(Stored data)

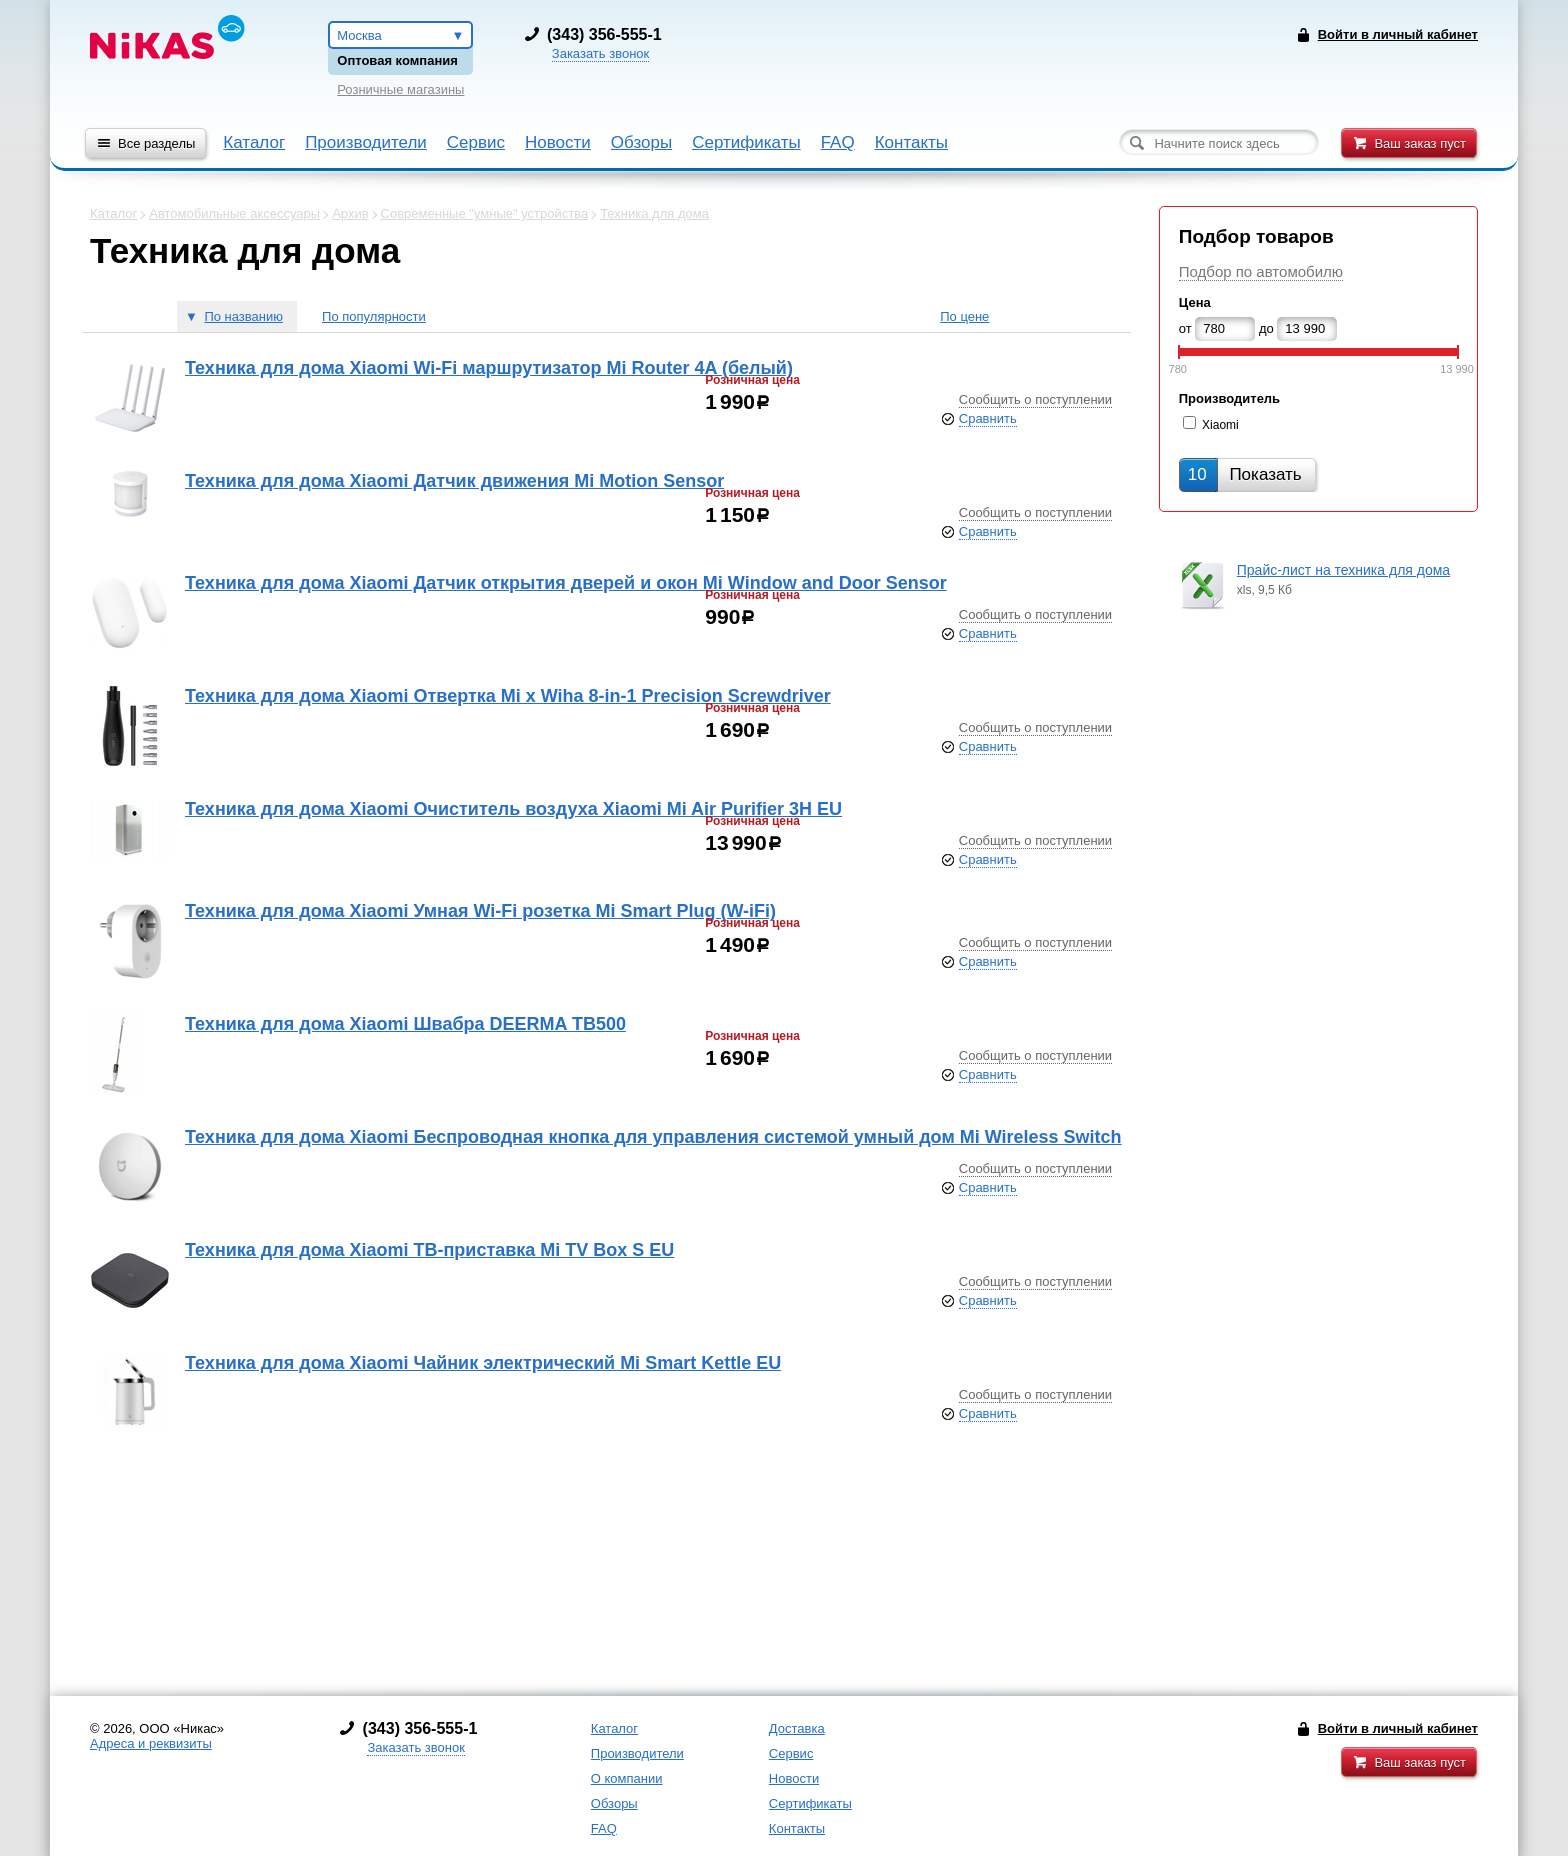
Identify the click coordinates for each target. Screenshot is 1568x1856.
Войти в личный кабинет (1398, 1728)
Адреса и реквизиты (151, 1743)
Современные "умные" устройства (485, 213)
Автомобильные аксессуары (234, 213)
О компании (627, 1778)
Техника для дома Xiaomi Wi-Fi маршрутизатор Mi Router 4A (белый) (489, 368)
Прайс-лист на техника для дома (1343, 570)
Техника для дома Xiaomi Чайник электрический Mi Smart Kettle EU (483, 1363)
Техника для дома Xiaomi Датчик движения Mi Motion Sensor (454, 481)
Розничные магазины (400, 89)
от (1185, 328)
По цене (964, 316)
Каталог (254, 142)
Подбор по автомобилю (1261, 271)
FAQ (838, 142)
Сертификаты (746, 142)
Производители (366, 142)
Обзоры (641, 142)
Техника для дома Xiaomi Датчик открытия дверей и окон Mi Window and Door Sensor (566, 583)
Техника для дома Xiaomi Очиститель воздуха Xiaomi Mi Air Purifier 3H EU (513, 809)
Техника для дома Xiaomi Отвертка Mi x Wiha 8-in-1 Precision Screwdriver (508, 696)
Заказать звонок (600, 53)
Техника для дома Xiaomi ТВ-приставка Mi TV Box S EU (429, 1250)
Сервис (476, 142)
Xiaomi (1220, 425)
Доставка (797, 1728)
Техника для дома (654, 213)
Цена (1195, 302)
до (1266, 328)
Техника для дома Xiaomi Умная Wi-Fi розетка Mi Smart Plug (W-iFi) (480, 911)
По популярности (374, 316)
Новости (558, 142)
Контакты (911, 142)
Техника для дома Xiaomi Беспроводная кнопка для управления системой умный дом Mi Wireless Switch (653, 1137)
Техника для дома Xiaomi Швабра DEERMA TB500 (405, 1024)
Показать (1245, 474)
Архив (350, 213)
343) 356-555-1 (607, 34)
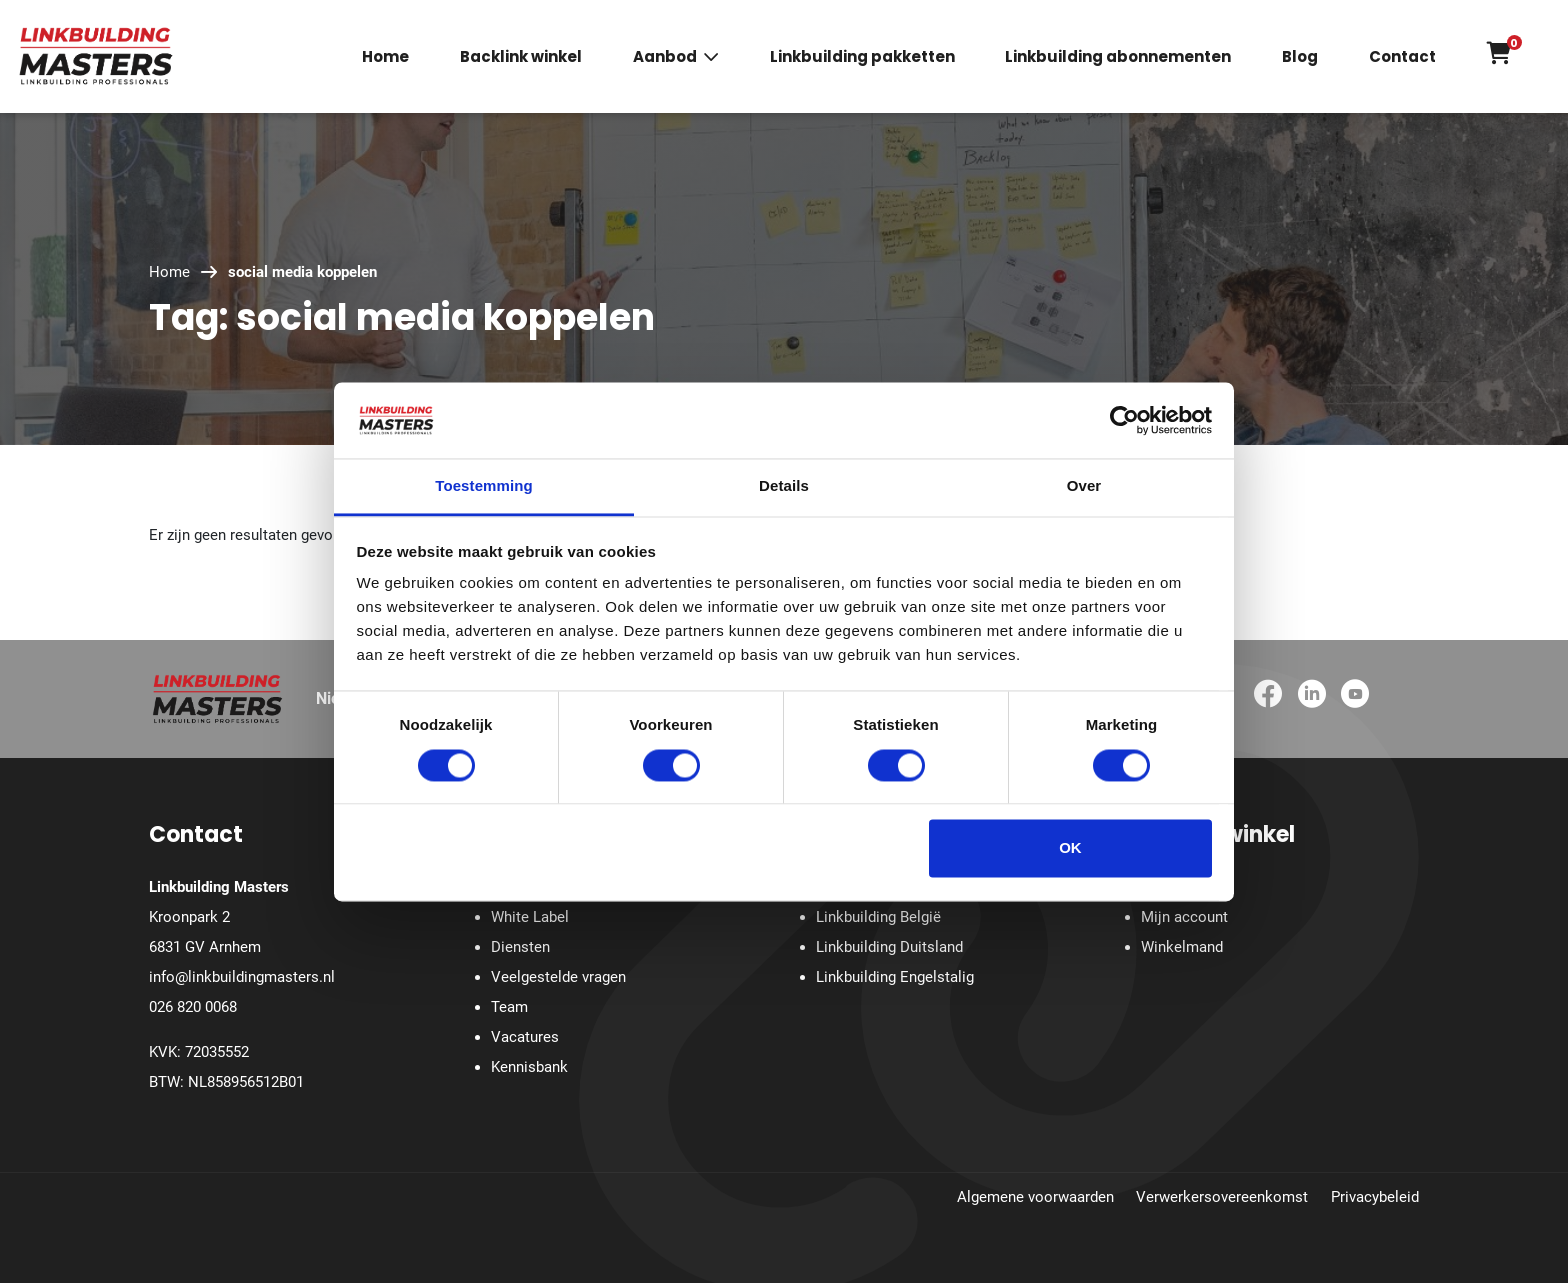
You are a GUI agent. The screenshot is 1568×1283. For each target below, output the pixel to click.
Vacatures (525, 1037)
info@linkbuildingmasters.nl (242, 977)
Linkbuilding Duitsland (889, 947)
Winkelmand (1182, 947)
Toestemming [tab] (484, 486)
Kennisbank (529, 1067)
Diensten (520, 947)
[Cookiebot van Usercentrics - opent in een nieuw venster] (1124, 420)
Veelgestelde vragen (558, 977)
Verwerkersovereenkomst (1222, 1197)
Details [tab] (784, 486)
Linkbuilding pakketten (862, 57)
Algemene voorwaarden (1035, 1197)
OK (1070, 848)
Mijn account (1184, 917)
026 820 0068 (193, 1007)
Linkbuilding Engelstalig (895, 977)
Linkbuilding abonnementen (1118, 57)
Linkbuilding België (878, 917)
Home (385, 57)
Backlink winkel (521, 57)
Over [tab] (1084, 486)
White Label (530, 917)
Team (509, 1007)
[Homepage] (96, 55)
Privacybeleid (1375, 1197)
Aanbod (665, 57)
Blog (1300, 57)
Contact (1402, 57)
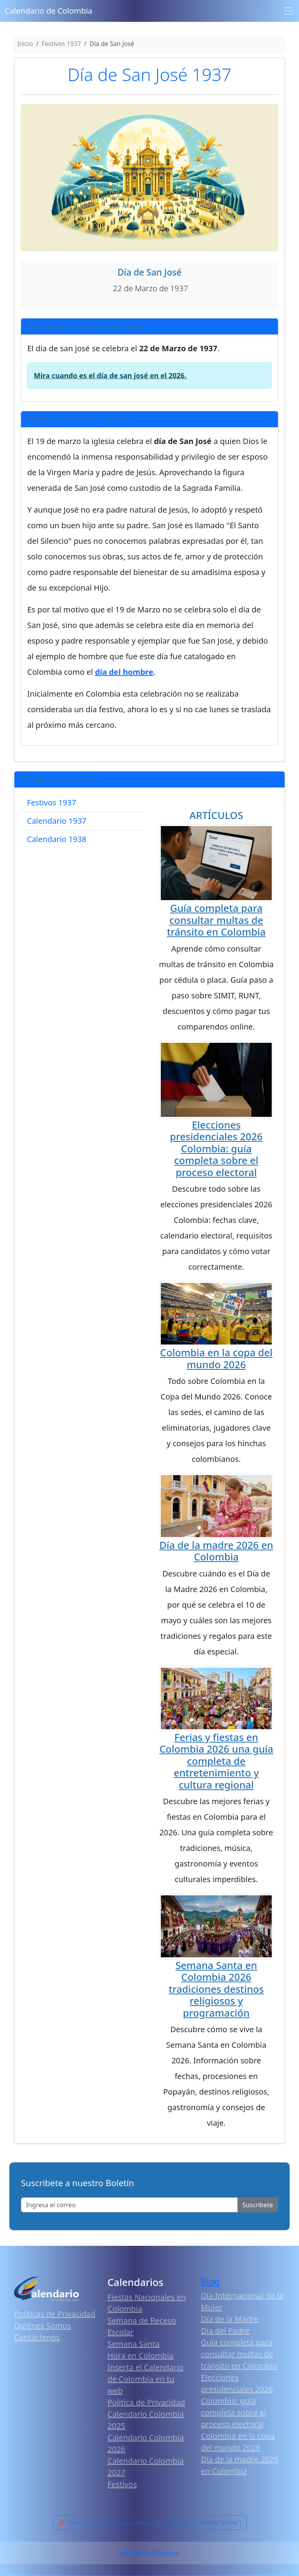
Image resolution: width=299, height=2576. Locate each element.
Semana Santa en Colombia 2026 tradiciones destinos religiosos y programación (216, 1989)
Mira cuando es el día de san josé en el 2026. (110, 375)
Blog (210, 2281)
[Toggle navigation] (288, 11)
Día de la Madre (229, 2319)
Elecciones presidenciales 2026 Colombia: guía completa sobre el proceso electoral (216, 1148)
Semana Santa (133, 2344)
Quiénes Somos (42, 2325)
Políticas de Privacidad (54, 2314)
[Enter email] (129, 2204)
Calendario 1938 (56, 839)
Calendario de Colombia (48, 10)
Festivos (122, 2484)
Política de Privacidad (146, 2402)
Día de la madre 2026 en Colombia (216, 1550)
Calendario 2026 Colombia (149, 2552)
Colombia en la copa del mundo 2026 (216, 1358)
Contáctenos (37, 2337)
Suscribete (258, 2205)
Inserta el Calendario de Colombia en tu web (145, 2379)
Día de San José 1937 (150, 74)
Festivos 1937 (51, 802)
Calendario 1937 (56, 821)
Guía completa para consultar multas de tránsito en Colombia (216, 919)
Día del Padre (225, 2330)
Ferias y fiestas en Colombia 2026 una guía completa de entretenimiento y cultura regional (216, 1760)
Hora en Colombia (140, 2355)
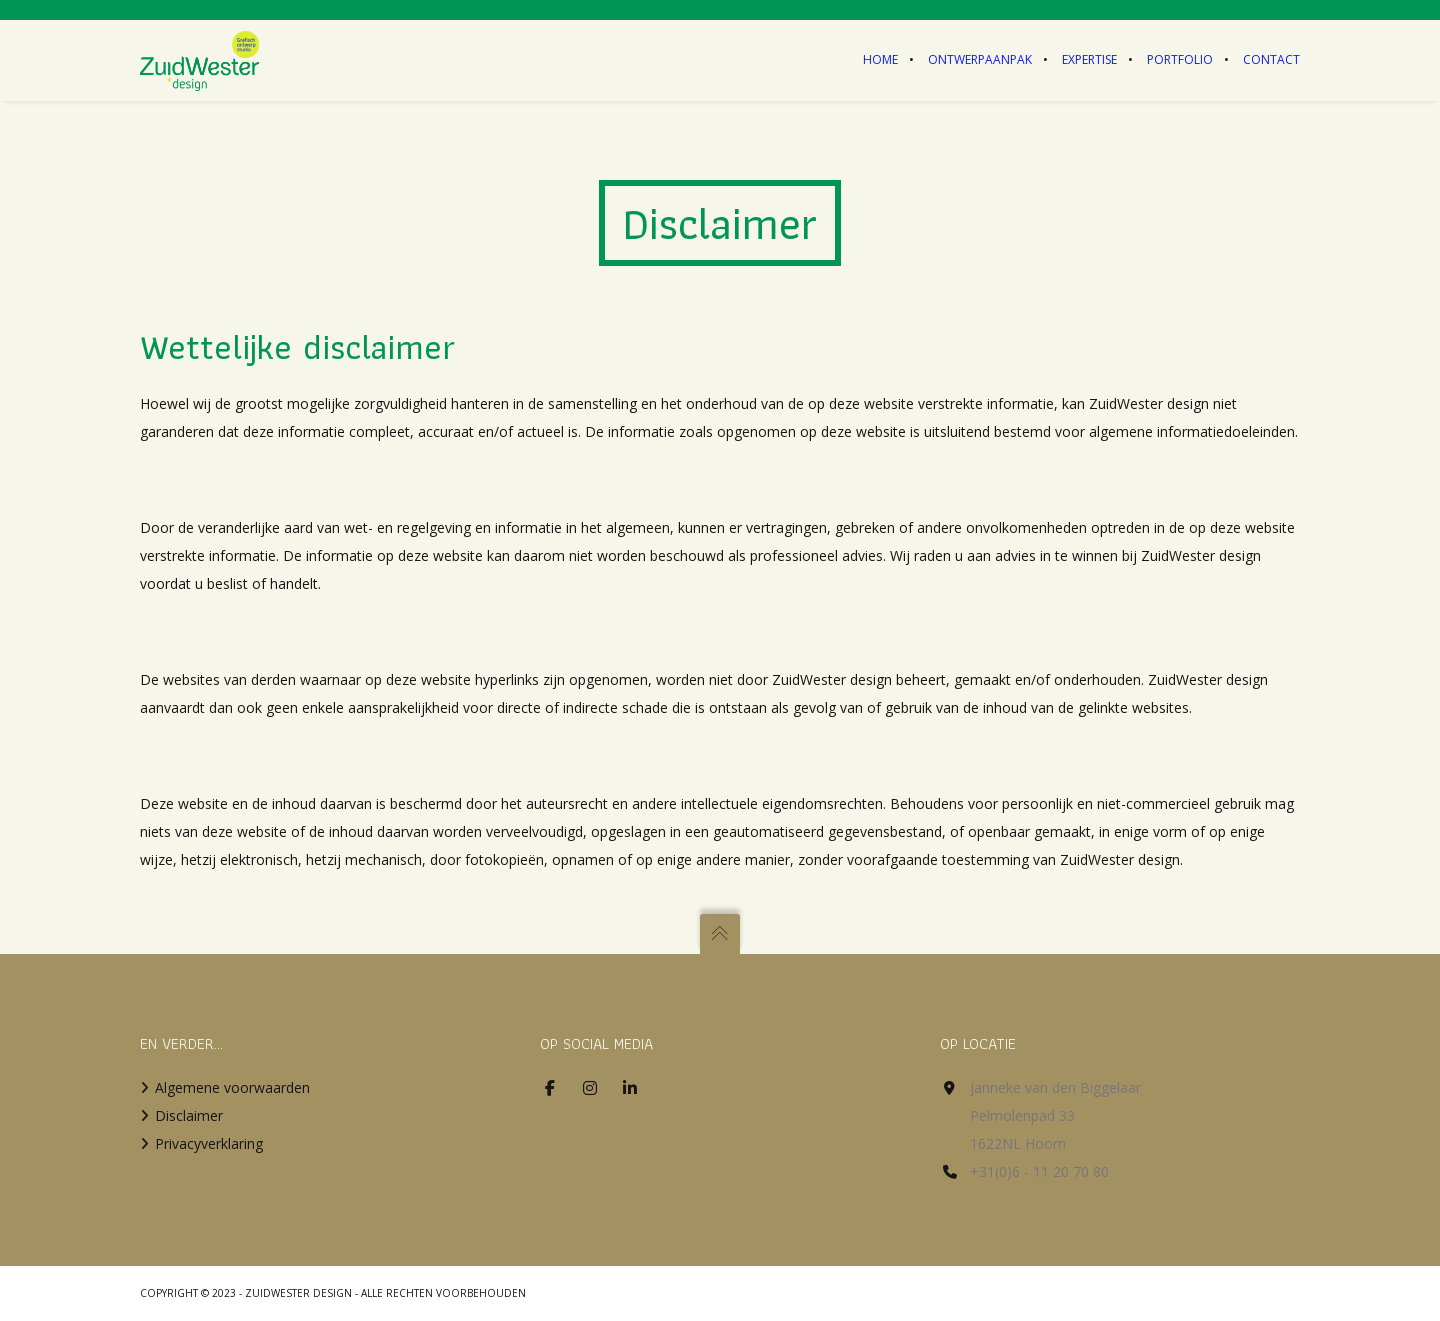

Exercise objective:
Work through the entries above and report the number of lines that include "Privacidad", with nothing else.

Output:
2